Books: Leah on the Offbeat

31180248Leah on the Offbeat by Becky Albertalli
Published April 24, 2018
In Simon vs. the Homo Sapiens Agenda, Becky Albertalli not only gave us an incredibly sweet gay romance, she also created a close-knit group of friends who are diverse, emotional, dramatic, and, most importantly, believably teenage. Arguably the hardest to understand was complicated, prickly Leah Burke. Leah on the Offbeat puts the burgeoning drummer front and center in this sweet, but angsty, story of self-discovery set against the emotional backdrop that is senior year.

As in the previous Creekwood/Simonverse books, Albertalli captures the teenage experience so well. I’m definitely not a teenager anymore, but the pop-culture filled dialogue, emphasis on social media, and the messy emotional space of trying to decide if you have a crush on someone or are just flattered to be liked, rang true for me. I also couldn’t help smiling at the DRAMA of it all! I’m sure all of us remember stressing about problems or situations that felt all-important at the time, but in retrospect really weren’t all that big of a deal.

Like Albertalli’s other books, Leah on the Offbeat can be broadly classed as YA drama with a fluffy ending. Leah herself may be a more cynical (although no less oblivious) narrator than Simon Spier, and she’s less inclined to wear her heart on her sleeve, but the various tangled plot threads all wrap up neatly into an ending that will no doubt satisfy fans of the characters.

Often the most intriguing fictional characters are those that really don’t have it all together yet, and that definitely describes Leah Burke. Her narrative voice is sarcastic, stubborn, and completely unapologetic, but underneath her take-no-shit exterior, she’s kind of a confused mess – particularly when it comes to her feelings. What’s so interesting about Leah on the Offbeat is how Albertalli manages to craft a story in which the reader often knows more about the first-person narrator’s emotional state than the protagonist does! Yes, it takes awhile for Creekwood High’s “resident fat Slytherin Rory Gilmore” to realize that she has a crush on someone who is definitely-totally-probably-maybe not? off limits.

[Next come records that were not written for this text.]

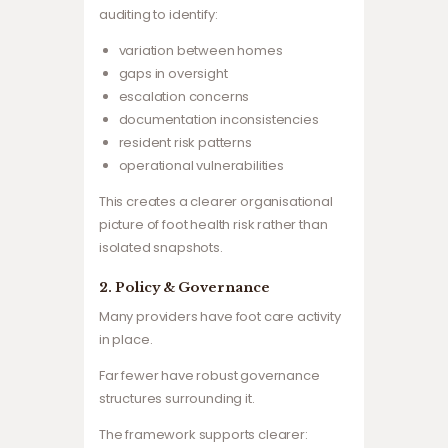
auditing to identify:
variation between homes
gaps in oversight
escalation concerns
documentation inconsistencies
resident risk patterns
operational vulnerabilities
This creates a clearer organisational
picture of foot health risk rather than
isolated snapshots.
2. Policy & Governance
Many providers have foot care activity
in place.
Far fewer have robust governance
structures surrounding it.
The framework supports clearer: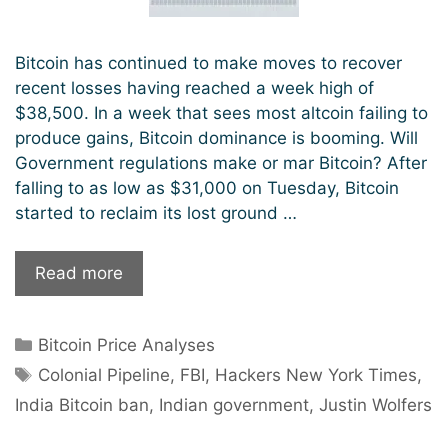
Bitcoin has continued to make moves to recover
recent losses having reached a week high of
$38,500. In a week that sees most altcoin failing to
produce gains, Bitcoin dominance is booming. Will
Government regulations make or mar Bitcoin? After
falling to as low as $31,000 on Tuesday, Bitcoin
started to reclaim its lost ground …
The
Read more
Return
of
Categories
Bitcoin Price Analyses
Bitcoin
Tags
Bull
Colonial Pipeline
,
FBI
,
Hackers New York Times
,
Market:
India Bitcoin ban
,
Indian government
,
Justin Wolfers
Will
Governments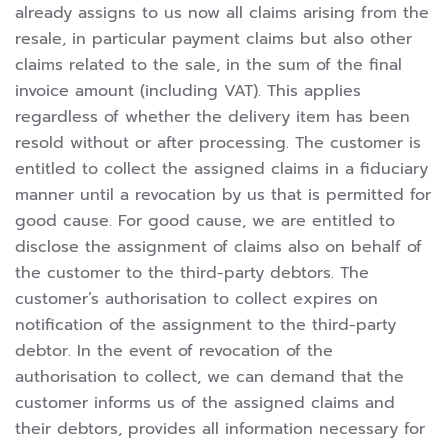
already assigns to us now all claims arising from the
resale, in particular payment claims but also other
claims related to the sale, in the sum of the final
invoice amount (including VAT). This applies
regardless of whether the delivery item has been
resold without or after processing. The customer is
entitled to collect the assigned claims in a fiduciary
manner until a revocation by us that is permitted for
good cause. For good cause, we are entitled to
disclose the assignment of claims also on behalf of
the customer to the third-party debtors. The
customer’s authorisation to collect expires on
notification of the assignment to the third-party
debtor. In the event of revocation of the
authorisation to collect, we can demand that the
customer informs us of the assigned claims and
their debtors, provides all information necessary for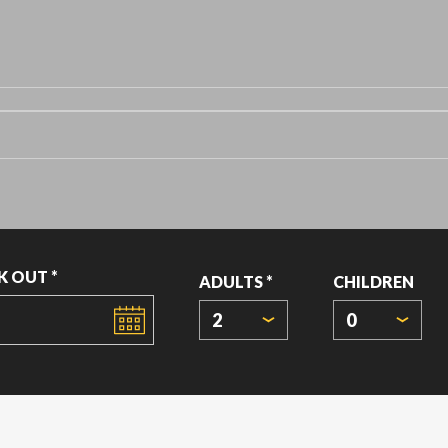
K OUT *
ADULTS *
CHILDREN
2
0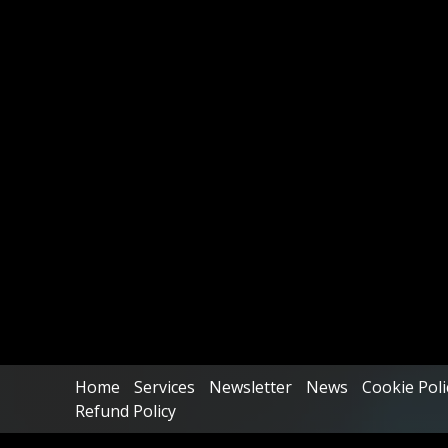
Home
Services
Newsletter
News
Cookie Poli
Refund Policy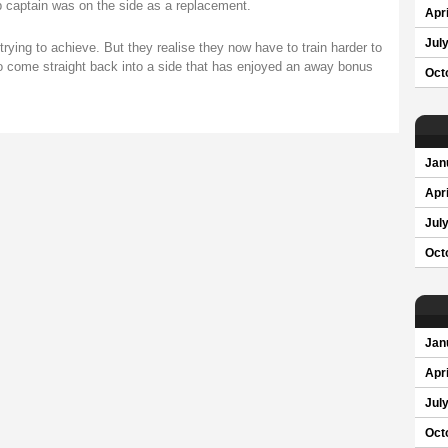
 captain was on the side as a replacement.
Apri
Jul
rying to achieve. But they realise they now have to train harder to
to come straight back into a side that has enjoyed an away bonus
Oct
Jan
Apri
Jul
Oct
Jan
Apri
Jul
Oct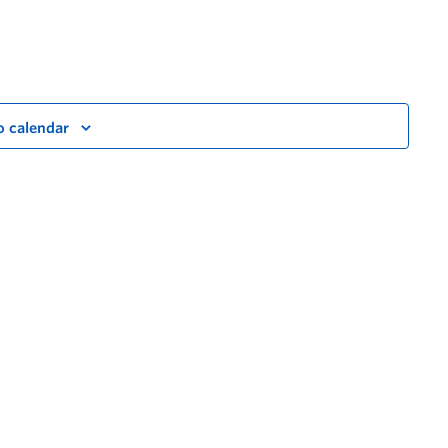
o calendar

Although romance is once again a major part of the plot, and I’m thrilled to see young bisexual women gaining some much needed representation, to be honest I was more invested in Leah Burke’s personal journey. If something isn’t perfect then Leah withdraws completely, likely in an attempt to fend off rejection. It’s incredibly relatable. How many times have I rewritten reviews striving to find the perfect word until it’s published so far after the fact that it’s no longer relevant? Watching Leah accept that things don’t have to be perfect, that things can have imperfections but still hold value, was really special.

I’m not normally a seasonal reader, but Leah on the Offbeat strikes me as the perfect Spring/Summer book. From the colourful cover to the bittersweet goodbyes of senior year within, this is a book that’s meant to be read outside. It may not have grabbed me in quite the same way as the first book in the series, but if you’re invested in the lives of Simon, Leah, Blue, Abby, and everyone at Creekwood High, like I am, it’s definitely worth reading.